Pendant l'entretien diffusé sur Fox le 3 janvier, Assange a répété que la source des e-mails fuités n'était «pas le gouvernement russe», une déclaration qui va à l'encontre des conclusions des agences de renseignements américains. Selon le FBI, la CIA et le département de Sécurité intérieure (ainsi que plusieurs chercheurs indépendants), les services secrets russes ont commandité les cyberattaques contre Podesta et le Comité national démocrate avec le soutien du Kremlin

Qui faut-il croire?

Mais étant donné que l'affirmation d'Assange correspond à la position de Trump, qui s'est toujours montré sceptique vis-à-vis des accusations de hacking russe, Hannity ne l'a pas remise en question. Pourtant, comme le souligne le New York Times, Assange a souvent admis qu'il ne connaissait pas toujours l'identité de ses sources:

«Il est fort peu probable que quelqu'un qui approcherait WikiLeaks avec des e-mails obtenus par du hacking commandité par le gouvernement russe mentionnerait quelle est sa source. Il est donc probable que M. Assange ne puisse être certain de l'origine de ces e-mails.».

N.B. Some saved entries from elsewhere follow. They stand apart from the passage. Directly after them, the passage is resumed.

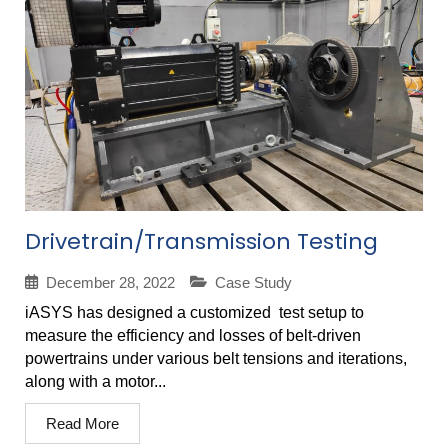
Drivetrain/Transmission Testing
December 28, 2022
Case Study
iASYS has designed a customized test setup to
measure the efficiency and losses of belt-driven
powertrains under various belt tensions and iterations,
along with a motor...
Read More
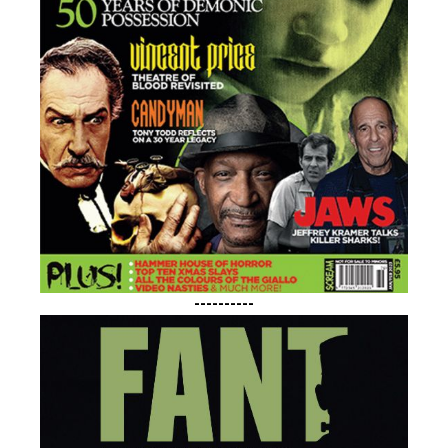
----------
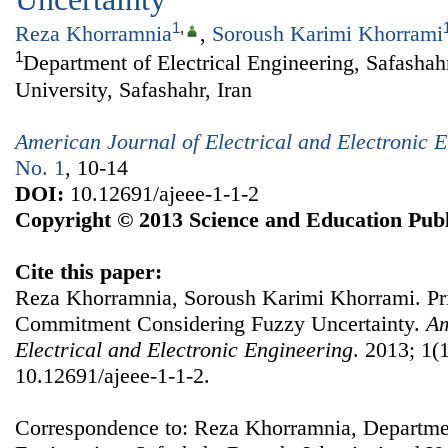
1
,
Reza Khorramnia
,
Soroush Karimi Khorrami
1
Department of Electrical Engineering, Safasha
University, Safashahr, Iran
American Journal of Electrical and Electronic 
No. 1
, 10-14
DOI:
10.12691/ajeee-1-1-2
Copyright © 2013 Science and Education Publ
Cite this paper:
Reza Khorramnia, Soroush Karimi Khorrami. Pr
Commitment Considering Fuzzy Uncertainty.
Am
Electrical and Electronic Engineering
. 2013; 1(1
10.12691/ajeee-1-1-2.
Correspondence to: Reza Khorramnia, Departmen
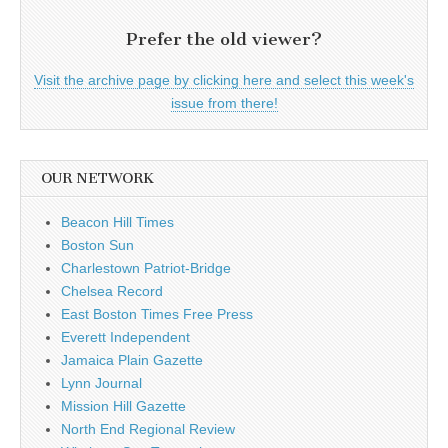
Prefer the old viewer?
Visit the archive page by clicking here and select this week's
issue from there!
OUR NETWORK
Beacon Hill Times
Boston Sun
Charlestown Patriot-Bridge
Chelsea Record
East Boston Times Free Press
Everett Independent
Jamaica Plain Gazette
Lynn Journal
Mission Hill Gazette
North End Regional Review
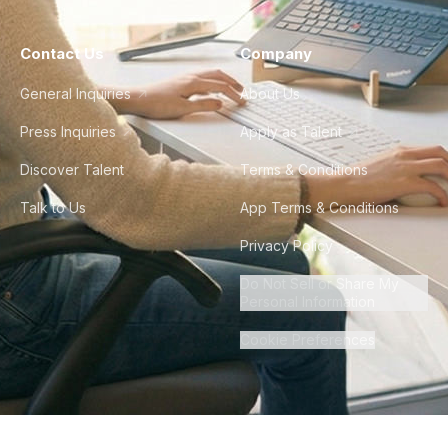
Contact Us
Company
General Inquiries
About Us
Press Inquiries
Apply as Talent
Discover Talent
Terms & Conditions
Talk to Us
App Terms & Conditions
Privacy Policy
Do Not Sell or Share My
Personal Information
Cookie Preferences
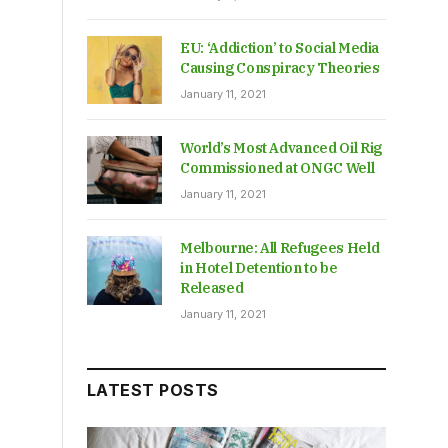
EU: ‘Addiction’ to Social Media
Causing Conspiracy Theories
January 11, 2021
World’s Most Advanced Oil Rig
Commissioned at ONGC Well
January 11, 2021
Melbourne: All Refugees Held
in Hotel Detention to be
Released
January 11, 2021
LATEST POSTS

Ces huit dernières années, Hannity s'est distingué par ses émissions insinuant que le président américain était un musulman né au Kenya, et il a été ravi d'entendre Assange le critiquer. Pour le fondateur de WikiLeaks, l'actuel gouvernement est en train «d'essayer de délégitimer l'administration Trump avant son arrivée à la Maison-Blanche». 

Après la diffusion de l'interview, Hannity a tweeté une question rhétorique:

«Question du jour: Qui croyez-vous? Julian Assange ou Président Obama et Hillary Clinton?»

Méfiance dans les rangs

Il a posé la question le 3 janvier à 22h59 et le 4 janvier à 6h22 du matin, Donald Trump a semblé y répondre sur Twitter, en choisissant Assange:

«Julian Assange a dit "un jeune de 14 ans aurait pu hacker Podesta" –pourquoi le Comité national démocrate a-t-il été si négligent? Il a aussi dit que les Russes ne lui avaient pas donné l'info!»

Sur la Russie, Trump semble donc faire plus confiance à Assange qu'aux renseignements américains.

Comme l'a noté le journaliste Neil King sur Twitter, l'élection de Trump et les accusations de hacking russe ont créé un étrange renversement: les démocrates soutiennent les conclusions de la CIA alors que la future administration républicaine préfère Assange, jadis célébré par la gauche et l'extrême gauche.

Ceci dit, tous les Républicains ne suivent pas la ligne pro-russe et pro-Assange de Trump. Peu après le tweet de Trump, le président de la Chambre des représentants, Paul Ryan, a qualifié Assange de «courtisan de la Russie», et le sénateur Lindsey Graham a dit que le commentaire de Trump sur Assange était «très inquiétant».